Che si parli di cambiamento climatico o di contenimento di una pandemia; di disciplina del commercio internazionale o dei mercati finanziari; di standard di produzione industriale o agricola, è difficile individuare chi, dove e come prende le decisioni che cambiano il modo di vivere e lavorare. E che poi queste decisioni cambino in meglio perde paradossalmente importanza, di fronte all’impossibilità di controllare questo processo.
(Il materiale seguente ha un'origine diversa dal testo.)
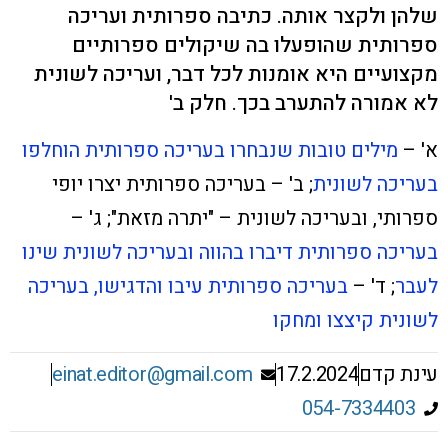
שלהן ולקצר אותה. כתיבה ספרותית ועריכה
ספרותית שהופעלו בה שיקולים ספרותיים
מקצועיים היא אומנות לכל דבר, ועריכה לשונית
לא אמורה להתערב בכך. חלק ב'
א' –
מילים טובות שנבחרו בעריכה ספרותית הוחלפו
בעריכה לשונית
; ב' – בעריכה ספרותית יצרו יופי
ספרותי, ובעריכה לשונית – "יתרה מזאת"
; ג' –
בעריכה ספרותית דיברו בהווה ובעריכה לשונית שינו
לעבר
; ד' –
בעריכה ספרותית עיבו והדגישו, בעריכה
לשונית קיצצו ומחקו
עינת קדם
17.2.2024
einat.editor@gmail.com
054-7334403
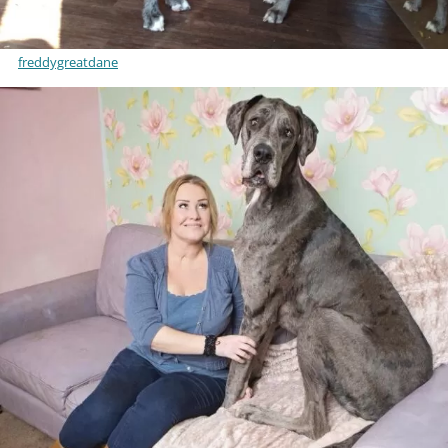
freddygreatdane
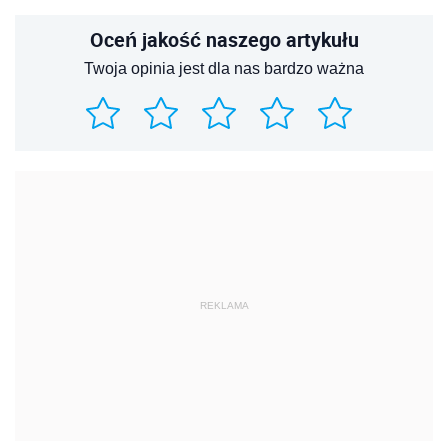
Oceń jakość naszego artykułu
Twoja opinia jest dla nas bardzo ważna
REKLAMA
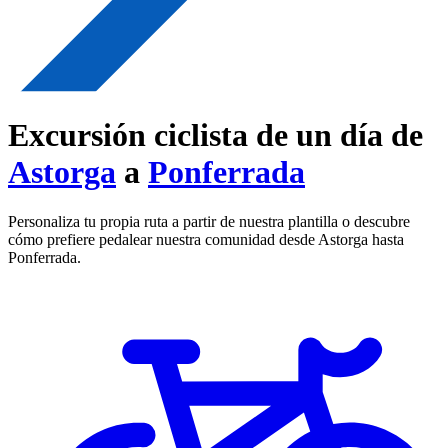
Excursión ciclista de un día de
Astorga
a
Ponferrada
Personaliza tu propia ruta a partir de nuestra plantilla o descubre
cómo prefiere pedalear nuestra comunidad desde Astorga hasta
Ponferrada.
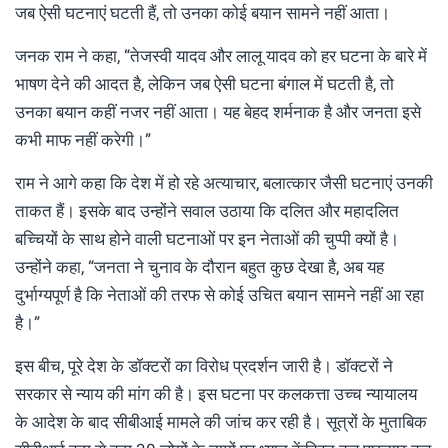
जब ऐसी घटनाएं घटती हैं, तो उनका कोई बयान सामने नहीं आता।
जनक राम ने कहा, “तेजस्वी यादव और लालू यादव को हर घटना के बारे में
भाषण देने की आदत है, लेकिन जब ऐसी घटना बंगाल में घटती है, तो
उनका बयान कहीं नजर नहीं आता। यह बेहद शर्मनाक है और जनता इसे
कभी माफ नहीं करेगी।”
राम ने आगे कहा कि देश में हो रहे अत्याचार, बलात्कार जैसी घटनाएं उनकी
ताकत हैं। इसके बाद उन्होंने सवाल उठाया कि दलित और महादलित
बच्चियों के साथ होने वाली घटनाओं पर इन नेताओं की चुप्पी क्यों है।
उन्होंने कहा, “जनता ने चुनाव के दौरान बहुत कुछ देखा है, अब यह
दुर्भाग्यपूर्ण है कि नेताओं की तरफ से कोई उचित बयान सामने नहीं आ रहा
है।”
इस बीच, पूरे देश के डॉक्टरों का विरोध प्रदर्शन जारी है। डॉक्टरों ने
सरकार से न्याय की मांग की है। इस घटना पर कलकत्ता उच्च न्यायालय
के आदेश के बाद सीबीआई मामले की जांच कर रही है। सूत्रों के मुताबिक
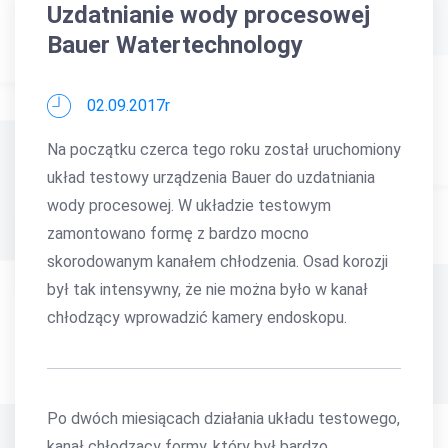
Uzdatnianie wody procesowej
Bauer Watertechnology
02.09.2017r
Na początku czerca tego roku został uruchomiony
układ testowy urządzenia Bauer do uzdatniania
wody procesowej. W układzie testowym
zamontowano formę z bardzo mocno
skorodowanym kanałem chłodzenia. Osad korozji
był tak intensywny, że nie można było w kanał
chłodzący wprowadzić kamery endoskopu.
Po dwóch miesiącach działania układu testowego,
kanał chłodzący formy, który był bardzo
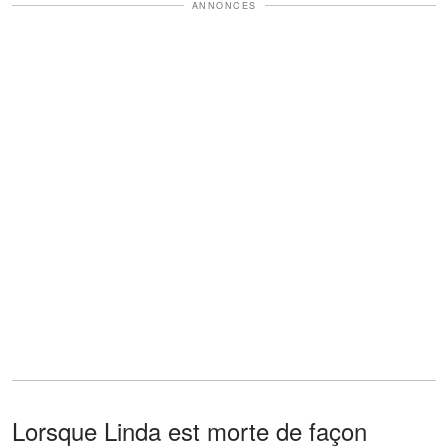
ANNONCES
Lorsque Linda est morte de façon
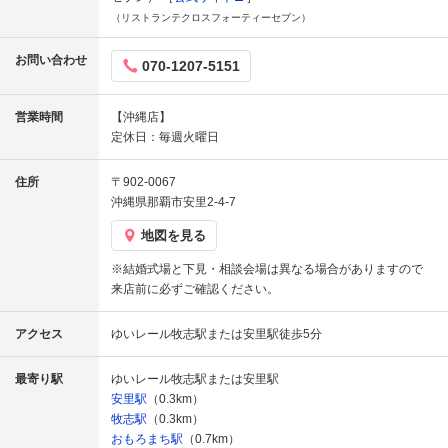
（リストランテクロスフォーティーセブン）
お問い合わせ
070-1207-5151
営業時間
【沖縄店】
定休日：毎週火曜日
住所
〒902-0067
沖縄県那覇市安里2-4-7
地図を見る
※結婚式場と下見・相談会場は異なる場合がありますので
来店前に必ずご確認ください。
アクセス
ゆいレール牧志駅または安里駅徒歩5分
最寄り駅
ゆいレール牧志駅または安里駅
安里駅
（0.3km）
牧志駅
（0.3km）
おもろまち駅
（0.7km）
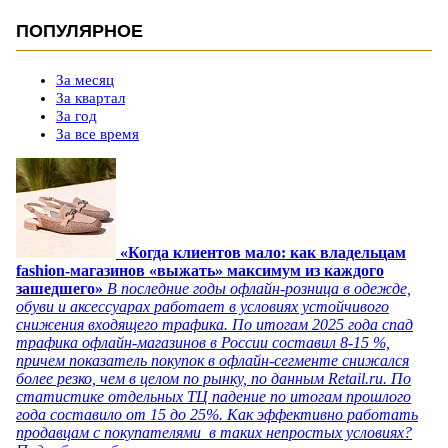
ПОПУЛЯРНОЕ
За месяц
За квартал
За год
За все время
«Когда клиентов мало: как владельцам
fashion-магазинов «выжать» максимум из каждого
зашедшего»
В последние годы офлайн-розница в одежде,
обуви и аксессуарах работает в условиях устойчивого
снижения входящего трафика. По итогам 2025 года спад
трафика офлайн-магазинов в России составил 8-15 %,
причем показатель покупок в офлайн-сегменте снижался
более резко, чем в целом по рынку, по данным Retail.ru. По
статистике отдельных ТЦ падение по итогам прошлого
года составило от 15 до 25%. Как эффективно работать
продавцам с покупателями в таких непростых условиях?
Tra gli appunti da tenere presente per il “dopo”, direi di segnarsi la necessità di un modo creativo per rispondere a questo problema reale, ma avendo consapevolezza di chi sono gli avversari della globalizzazione.
Anche se è banale dirlo, bisogna sempre tenere presente che le reazioni nazionaliste, sovraniste e protezioniste alla globalizzazione e a quella globalizzazione sui generis rappresentata dall’Unione europea non possono proprio essere considerate un effetto di quelle cause, perché le precedono sia in termini storici, che in termini ideologici.
L’Italia ha accarezzato il sogno di diventare una potenza globale autarchica molto prima che la frontiera del patriottismo economico diventasse la lotta contro la globalizzazione e l’Unione europea. Non sappiamo che globalizzazione ci lascerà il mondo post-pandemia. Possiamo però essere sicuri che ci lascerà i soliti nazionalismi.